When it comes to dealing with the cause, effect, and treatment of a Collapsed V, women simply want the same responsiveness from the medical community as men have had with their sexual issues.
Think about this: A man walks into his doctor’s office with a complaint about his inability to have or maintain an erection, and then he walks out with a little blue pill. Boom. A woman walks into the same doctor’s office with a complaint of period pain and pain with sex. If the underlying cause of that pain is endometriosis, it will take, on average, 9.2 years for that woman to be correctly diagnosed, as reported in Lili Loofbourow’s illuminating 2018 essay, “The female price of male pleasure.”

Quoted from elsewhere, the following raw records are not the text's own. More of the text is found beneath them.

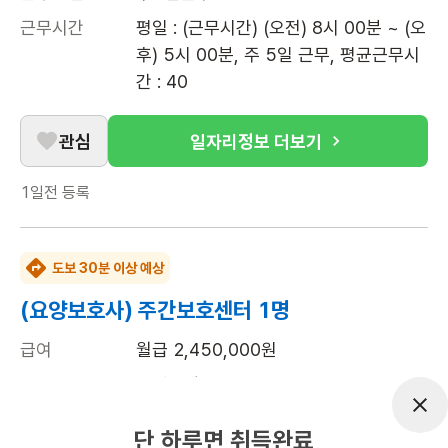
근무시간
평일 : (근무시간) (오전) 8시 00분 ~ (오
후) 5시 00분, 주 5일 근무, 평균근무시
간 : 40
관심
일자리정보 더보기
1일전
등록
도보 30분 이상 예상
(요양보호사) 주간보호센터 1명
급여
월급 2,450,000원
근무유형
시설요양
근무요일
주5일근무
단 하루면 취득완료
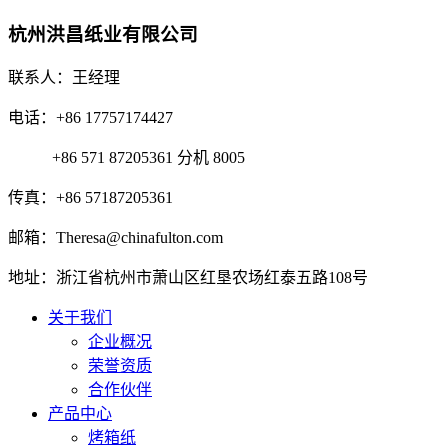
杭州洪昌纸业有限公司
联系人：王经理
电话：+86 17757174427
+86 571 87205361 分机 8005
传真：+86 57187205361
邮箱：Theresa@chinafulton.com
地址：浙江省杭州市萧山区红垦农场红泰五路108号
关于我们
企业概况
荣誉资质
合作伙伴
产品中心
烤箱纸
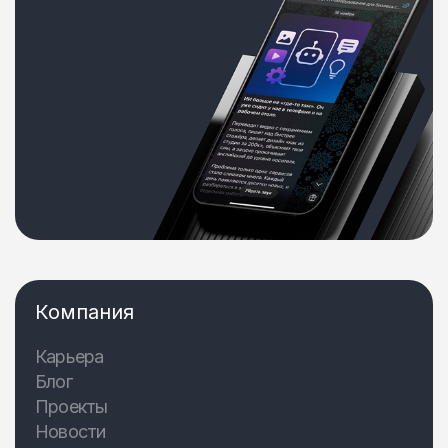
Компания
Карьера
Блог
Проекты
Новости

In that same essay, Loofbourow noted that PubMed (the database for the National Center for Biotechnology Information) has 393 clinical trials studying female dyspareunia—the severe physical pain experienced during sex—10 clinical trials studying vaginismus, 43 studying vulvodynia, and 1,954 devoted to the study of erectile dysfunction. Here’s the math: There are five times as many clinical trials on male sexual pleasure as on female sexual pain. Women are the ones who forego the conversation on their own sexual health and experiences, since society seems to be telling them that the ultimate goal of the sexual experience is a man’s orgasm. That is not an ultimate goal. The goal needs to be an equally shared and equally satisfying experience, one that is pain-free.

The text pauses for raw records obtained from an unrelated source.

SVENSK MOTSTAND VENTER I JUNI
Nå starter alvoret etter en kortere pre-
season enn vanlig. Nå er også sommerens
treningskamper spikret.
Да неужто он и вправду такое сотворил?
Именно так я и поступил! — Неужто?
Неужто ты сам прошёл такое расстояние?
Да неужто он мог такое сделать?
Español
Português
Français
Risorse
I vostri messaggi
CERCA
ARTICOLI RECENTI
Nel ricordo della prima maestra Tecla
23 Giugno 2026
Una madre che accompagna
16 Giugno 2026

It is time for women not to feel shame or embarrassment about issues of their own sexual dysfunction. In fact, the FDA is finally showing support for the challenges faced in female sexual health by researching and approving viable new treatment options. There are health providers out there who are willing to listen and act, and there are treatment options available—even if they don’t come in the form of aneasy-to-swallow, little blue pill. As women, our needs are a bit more complicated than that—to which I say, “Amen.”